3) Poor destination experience or insufficient original content

Even when the page loads, it can be disapproved if it’s unnecessarily difficult to navigate, initiates direct downloads unexpectedly, leads to files/emails instead of a normal web experience, includes abusive experiences, or appears to exist primarily to show ads or shuttle users elsewhere without unique value. When advertisers try to “pre-sell” aggressively in ad copy but send traffic to thin, confusing, or placeholder pages, disapprovals become a recurring cycle.

A practical workflow to find the exact copy error and fix it fast

If you want speed and consistency (especially across larger accounts), treat disapprovals like a short diagnostic routine rather than trial-and-error rewriting.

  • Read the exact policy label attached to the ad (don’t guess).
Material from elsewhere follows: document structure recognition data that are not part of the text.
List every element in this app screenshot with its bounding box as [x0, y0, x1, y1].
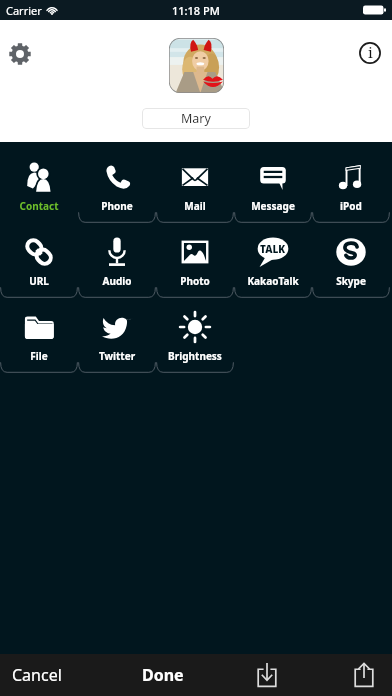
button[interactable]: Cancel [12, 664, 62, 686]
staticText: Mary [181, 110, 211, 127]
button[interactable]: Mail [156, 148, 234, 223]
button[interactable]: Settings [7, 41, 33, 67]
staticText: TALK [260, 242, 286, 256]
button[interactable]: Share [348, 659, 380, 691]
staticText: URL [0, 274, 78, 288]
button[interactable]: Message [234, 148, 312, 223]
staticText: Phone [78, 199, 156, 213]
staticText: iPod [312, 199, 390, 213]
staticText: Carrier [6, 3, 42, 18]
button[interactable]: URL [0, 223, 78, 298]
button[interactable]: Brightness [156, 298, 234, 373]
button[interactable]: Contact [0, 148, 78, 223]
button[interactable]: Phone [78, 148, 156, 223]
staticText: i [368, 42, 373, 62]
button[interactable]: Audio [78, 223, 156, 298]
button[interactable]: Skype [312, 223, 390, 298]
staticText: Cancel [12, 664, 62, 686]
staticText: Brightness [156, 349, 234, 363]
button[interactable]: Twitter [78, 298, 156, 373]
staticText: Contact [0, 199, 78, 213]
button[interactable]: Done [142, 664, 184, 686]
button[interactable]: File [0, 298, 78, 373]
staticText: Audio [78, 274, 156, 288]
button[interactable]: Save [251, 659, 283, 691]
button[interactable]: TALK [234, 223, 312, 298]
staticText: 11:18 PM [172, 3, 220, 18]
staticText: File [0, 349, 78, 363]
button[interactable]: iPod [312, 148, 390, 223]
staticText: Twitter [78, 349, 156, 363]
staticText: Done [142, 664, 184, 686]
staticText: KakaoTalk [234, 274, 312, 288]
button[interactable]: Photo [156, 223, 234, 298]
staticText: Skype [312, 274, 390, 288]
staticText: Message [234, 199, 312, 213]
staticText: Mail [156, 199, 234, 213]
button[interactable]: Profile photo [169, 38, 224, 93]
button[interactable]: Mary [142, 108, 250, 129]
staticText: Photo [156, 274, 234, 288]
button[interactable]: Info [359, 42, 381, 64]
Many issues that look like “editorial” are actually misrepresentation, unavailable offers, or destination mismatch.
  • Confirm what was reviewed: the specific headlines/descriptions, any assets (callouts, snippets, sitelinks), the business name field (if present), and the final URL including tracking.
  • For editorial issues, fix the smallest trigger first: remove extra punctuation, normalize capitalization, remove emojis/unsupported characters, repair spacing, and de-duplicate repeated phrases across assets.
  • For claims/offer issues, align ad and landing page: rewrite absolute promises into qualified, verifiable statements; ensure the offer is visible and easily found; and remove “improbable result” language.
  • For regulated terms, simplify until eligible: strip restricted terminology from ad text unless you’ve completed any required certification/verification for that category and location.
  • For destination issues, test like a crawler: check for redirects to different domains, bot-blocking, geo-blocking, intermittent server errors, and pages that don’t render without heavy scripts.
  • Resubmit or appeal only after changes: once compliant, resubmission typically triggers re-review; if you believe it’s a mistake, use the appeal workflow so the ad can be reviewed again under the right context.

The biggest long-term win is building a simple internal “copy QA standard” before ads go live: one capitalization style, one punctuation style, no decorative characters, no exaggerated outcomes, and every offer backed by an obvious landing page proof point. That one discipline prevents the majority of avoidable disapprovals I see across both small and enterprise accounts.